Rioters and Those Who Enable Them

 

It is interesting to me to see how little the so-called authorities around the nation care about maintaining law and order in the face of current riots. Case in point:

Police in Fort Worth, Texas, are dropping criminal charges against dozens of people who were arrested and accused of rioting during protests against racism and police brutality. Chief Ed Kraus says the move is part of his reply to calls for police to change how they operate.

“On May 31st, Fort Worth Police arrested several dozen people for rioting during a protest,” Kraus said in a statement. “Since that time, the protests in the City have been peaceful. The protestors have expressed their anger over police misconduct and have demanded changes.”

The shift in Fort Worth is part of a national debate over how police and prosecutors should handle charges of curfew violations and rioting that in many cases were levied as police tried to curb looting and vandalism that stemmed from nearly two weeks of widespread protests. In many cities, demonstrators are calling for such charges to be dropped — adding it to a list of demands for changing police practices, or even disbanding police agencies altogether.

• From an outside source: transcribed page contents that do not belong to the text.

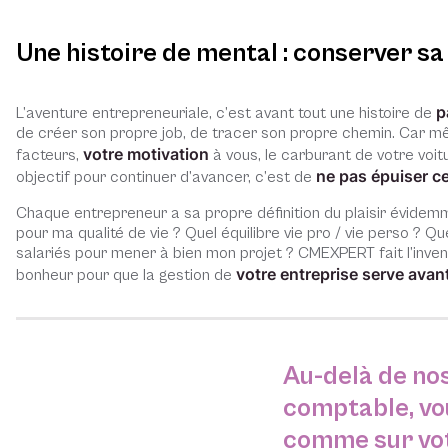
Une histoire de mental : conserver sa
p
L’aventure entrepreneuriale, c’est avant tout une histoire de
de créer son propre job, de tracer son propre chemin. Car m
votre motivation
facteurs,
à vous, le carburant de votre voitu
ne pas épuiser c
objectif pour continuer d’avancer, c’est de
Chaque entrepreneur a sa propre définition du plaisir évidemm
pour ma qualité de vie ? Quel équilibre vie pro / vie perso ? Qu
salariés pour mener à bien mon projet ? CMEXPERT fait l’inven
votre entreprise serve ava
bonheur pour que la gestion de
Au-delà de no
comptable, vo
comme sur vot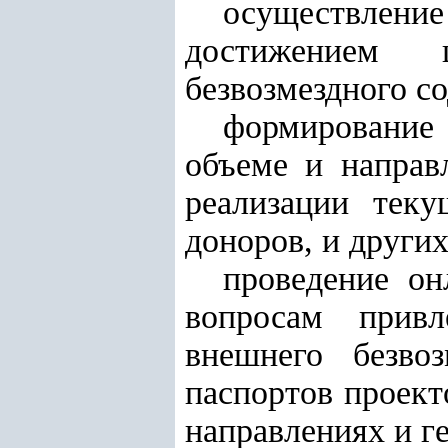
осуществлен
достижением 
безвозмездного со
формирование
объеме и направ
реализации теку
доноров, и других
проведение он
вопросам привл
внешнего безвоз
паспортов проект
направлениях и г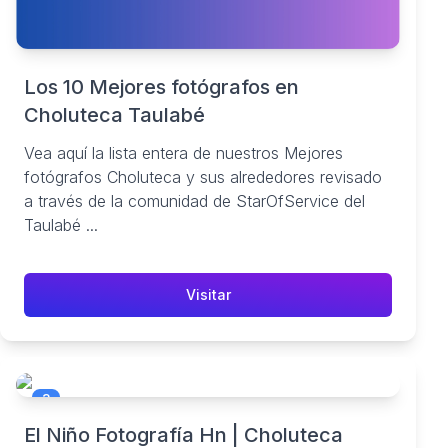
Los 10 Mejores fotógrafos en
Choluteca Taulabé
Vea aquí la lista entera de nuestros Mejores
fotógrafos Choluteca y sus alrededores revisado
a través de la comunidad de StarOfService del
Taulabé ...
Visitar
3
El Niño Fotografía Hn | Choluteca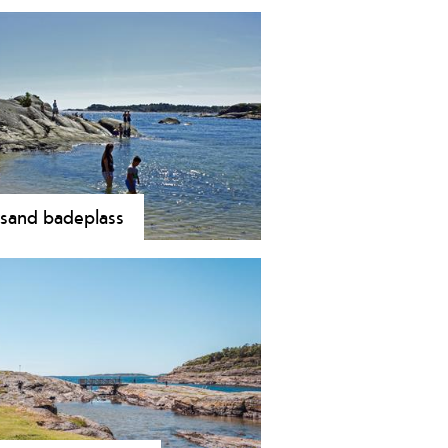
rsand badeplass
sand er et av de stedene langs
markskysten som har blitt et
lært friområde for besøkene, både
le og turister.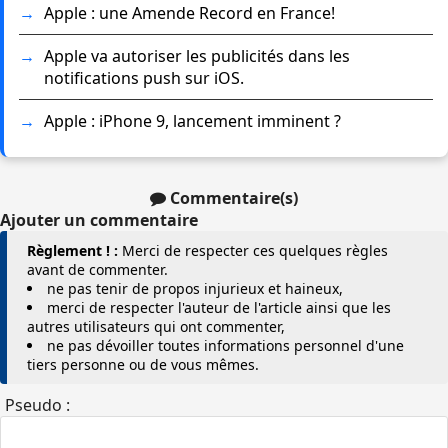
Apple : une Amende Record en France!
Apple va autoriser les publicités dans les
notifications push sur iOS.
Apple : iPhone 9, lancement imminent ?
Commentaire(s)
Ajouter un commentaire
Règlement ! :
Merci de respecter ces quelques règles
avant de commenter.
ne pas tenir de propos injurieux et haineux,
merci de respecter l'auteur de l'article ainsi que les
autres utilisateurs qui ont commenter,
ne pas dévoiller toutes informations personnel d'une
tiers personne ou de vous mêmes.
Pseudo :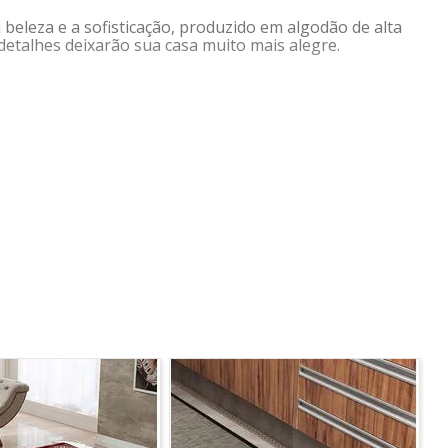
eleza e a sofisticação, produzido em algodão de alta
detalhes deixarão sua casa muito mais alegre.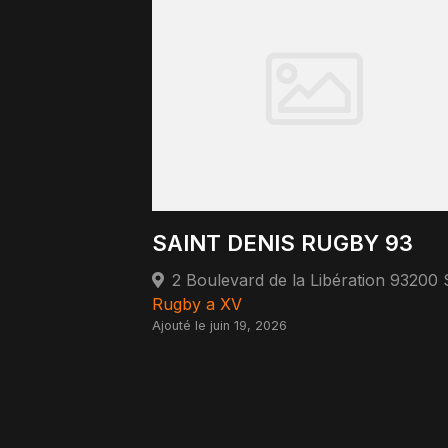
SAINT DENIS RUGBY 93
Rugby a XV
Ajouté le juin 19, 2026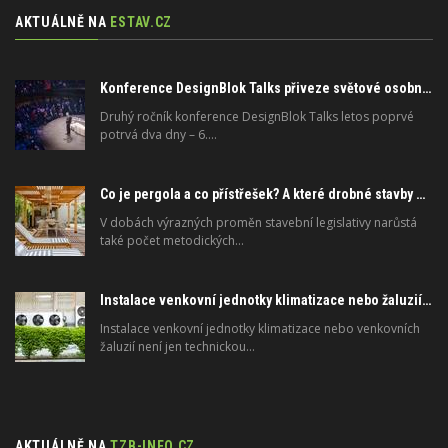
AKTUÁLNĚ NA
ESTAV.CZ
Konference DesignBlok Talks přiveze světové osobnosti designu a architektury
Druhý ročník konference DesignBlok Talks letos poprvé
potrvá dva dny – 6.…
Co je pergola a co přístřešek? A které drobné stavby musíte povolovat? Pomůže metodika
V dobách výrazných proměn stavební legislativy narůstá
také počet metodických…
Instalace venkovní jednotky klimatizace nebo žaluzií podléhá jasným právním pravidlům
Instalace venkovní jednotky klimatizace nebo venkovních
žaluzií není jen technickou…
AKTUÁLNĚ NA
TZB-INFO.CZ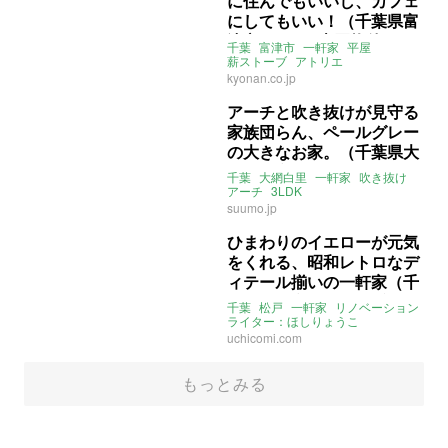
に住んでもいいし、カフェ
にしてもいい！（千葉県富
津市193㎡の売買物件）
千葉
富津市
一軒家
平屋
薪ストーブ
アトリエ
ウッドデッキ
庭
海が近い
工房
kyonan.co.jp
売買
アーチと吹き抜けが見守る
家族団らん、ペールグレー
の大きなお家。（千葉県大
網白里市115㎡の売買物
千葉
大網白里
一軒家
吹き抜け
件）
アーチ
3LDK
ライター：ほしりょうこ
suumo.jp
アクセントクロス
室内窓
売買
ひまわりのイエローが元気
をくれる、昭和レトロなデ
ィテール揃いの一軒家（千
葉県松戸市79㎡の賃貸物
千葉
松戸
一軒家
リノベーション
件）
ライター：ほしりょうこ
ヴィンテージ
レトロ
昭和レトロ
uchicomi.com
庭
DIY可
関東
賃貸
もっとみる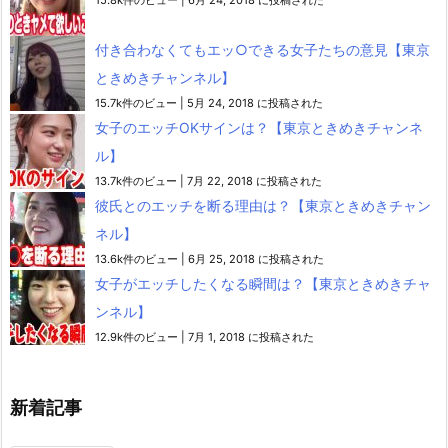
付き合わなくてもエッ○できる女子たちの意見【東京
ときめきチャンネル】
15.7k件のビュー
|
5月 24, 2018 に投稿された
女子のエッチOKサインは？【東京ときめきチャンネ
ル】
13.7k件のビュー
|
7月 22, 2018 に投稿された
彼氏とのエッチを断る理由は？【東京ときめきチャン
ネル】
13.6k件のビュー
|
6月 25, 2018 に投稿された
女子がエッチしたくなる瞬間は？【東京ときめきチャ
ンネル】
12.9k件のビュー
|
7月 1, 2018 に投稿された
新着記事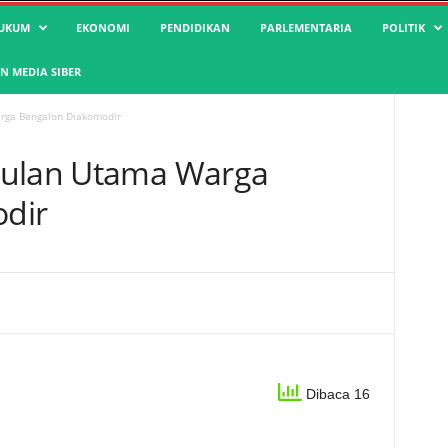
UKUM
EKONOMI
PENDIDIKAN
PARLEMENTARIA
POLITIK
 MEDIA SIBER
rga Bengalon Diakomodir
sulan Utama Warga
dir
Dibaca 16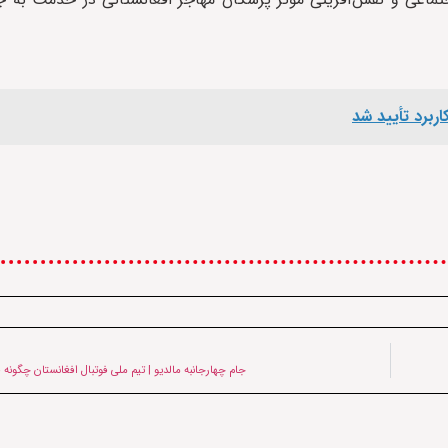
جام چهارجانبه مالدیو | تیم ملی فوتبال افغانستان چگونه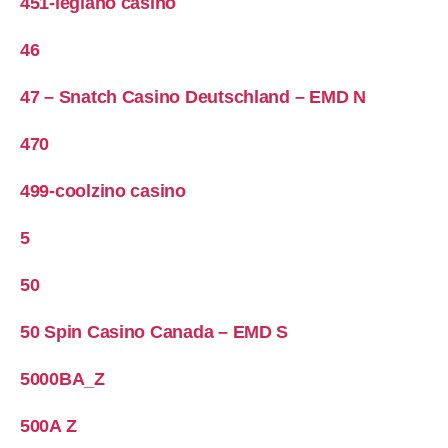
451-legiano casino
46
47 – Snatch Casino Deutschland – EMD N
470
499-coolzino casino
5
50
50 Spin Casino Canada – EMD S
5000BA_Z
500A Z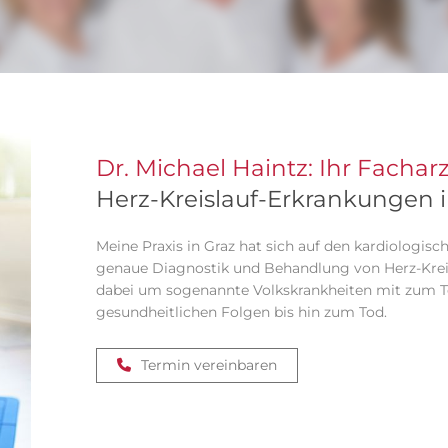
Dr. Michael Haintz: Ihr Fachar
Herz-Kreislauf-Erkrankungen i
Meine Praxis in Graz hat sich auf den kardiologische
genaue Diagnostik und Behandlung von Herz-Kreis
dabei um sogenannte Volkskrankheiten mit zum T
gesundheitlichen Folgen bis hin zum Tod.
Termin vereinbaren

Go here to read the rest.  Tarrant County is a mostly Republican controlled county, so I assume the decision not to prosecute was made by the local district attorney, probably in discussions with other political leaders.  Thus the political leadership of Tarrant county has made the calculation that it is better to appease the rioters rather than to attempt to protect the citizens who elected them.

As a result of this I predict more riots.  The malign forces behind the riots are reaping a windfall from these mass acts of lawlessness.  Democrat politicans, as one would expect, are egging them on, and the Republican politicians, terrified of the race card, stand completely impotent to protect the people who elected them.  I include President Trump, for all his bluster, among the impotent.  This is the way countries fall into anarchy and dictatorship.  I trust this will not happen in the end, but we are far closer to it than I would ever have imagined we could be.  We live in perilous times,  the skies grow darker and we are cursed with the worst politicians in our nation’s history.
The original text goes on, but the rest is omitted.